### Task instructions
The output must start at the line containing "ахождении Андрея Балашова, волонтёры отряда" in the records below and stop at the last line, matching each line exactly and leaving out every picture.

### Data
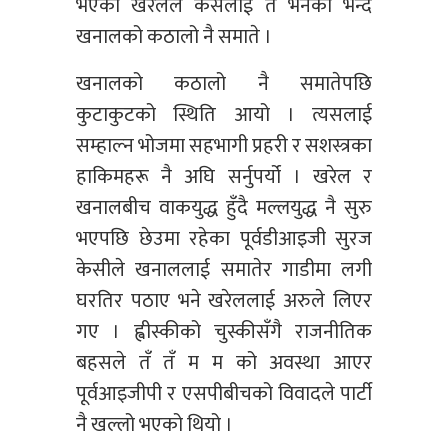
भएका खरेलले कसलाई तँ भनेको भन्दै
खनालको कठालो नै समाते ।
खनालको कठालो नै समातेपछि
कुटाकुटको स्थिति आयो । त्यसलाई
सम्हाल्न भोजमा सहभागी प्रहरी र सशस्त्रका
हाकिमहरू नै अघि सर्नुपर्यो । खरेल र
खनालबीच वाकयुद्ध हुँदै मल्लयुद्ध नै सुरु
भएपछि छेउमा रहेका पूर्वडीआइजी सुरज
केसीले खनाललाई समातेर गाडीमा लगी
घरतिर पठाए भने खरेललाई अरुले लिएर
गए । ह्वीस्कीको चुस्कीसँगै राजनीतिक
बहसले तँ तँ म म को अवस्था आएर
पूर्वआइजीपी र एसपीबीचको विवादले पार्टी
नै खल्लो भएको थियो ।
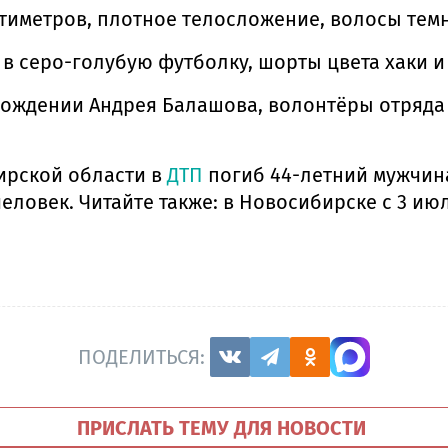
тиметров, плотное телосложение, волосы тем
 в серо-голубую футболку, шорты цвета хаки 
ахождении Андрея Балашова, волонтёры отряда
ирской области в
ДТП
погиб 44-летний мужчина.
человек. Читайте также: в Новосибирске с 3 и
ПОДЕЛИТЬСЯ:
ПРИСЛАТЬ ТЕМУ ДЛЯ НОВОСТИ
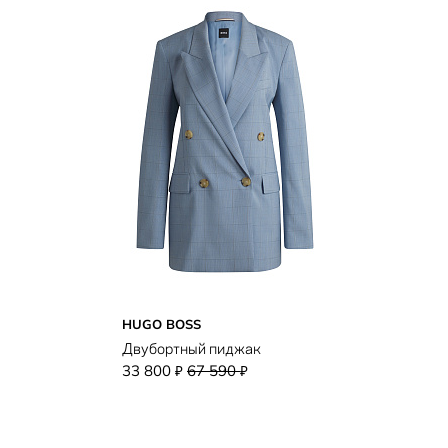
HUGO BOSS
Двубортный пиджак
33 800
67 590
₽
₽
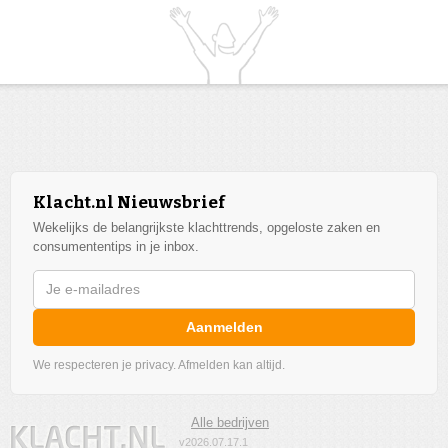
Klacht.nl Nieuwsbrief
Wekelijks de belangrijkste klachttrends, opgeloste zaken en
consumententips in je inbox.
Aanmelden
We respecteren je privacy. Afmelden kan altijd.
Alle bedrijven
v2026.07.17.1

### Expected answer
ахождении Андрея Балашова, волонтёры отряда
ирской области в
ДТП
погиб 44-летний мужчина.
человек. Читайте также: в Новосибирске с 3 и
ПОДЕЛИТЬСЯ:
ПРИСЛАТЬ ТЕМУ ДЛЯ НОВОСТИ
HUGO BOSS
Двубортный пиджак
33 800
67 590
₽
₽
Klacht.nl Nieuwsbrief
Wekelijks de belangrijkste klachttrends, opgeloste zaken en
consumententips in je inbox.
Aanmelden
We respecteren je privacy. Afmelden kan altijd.
Alle bedrijven
v2026.07.17.1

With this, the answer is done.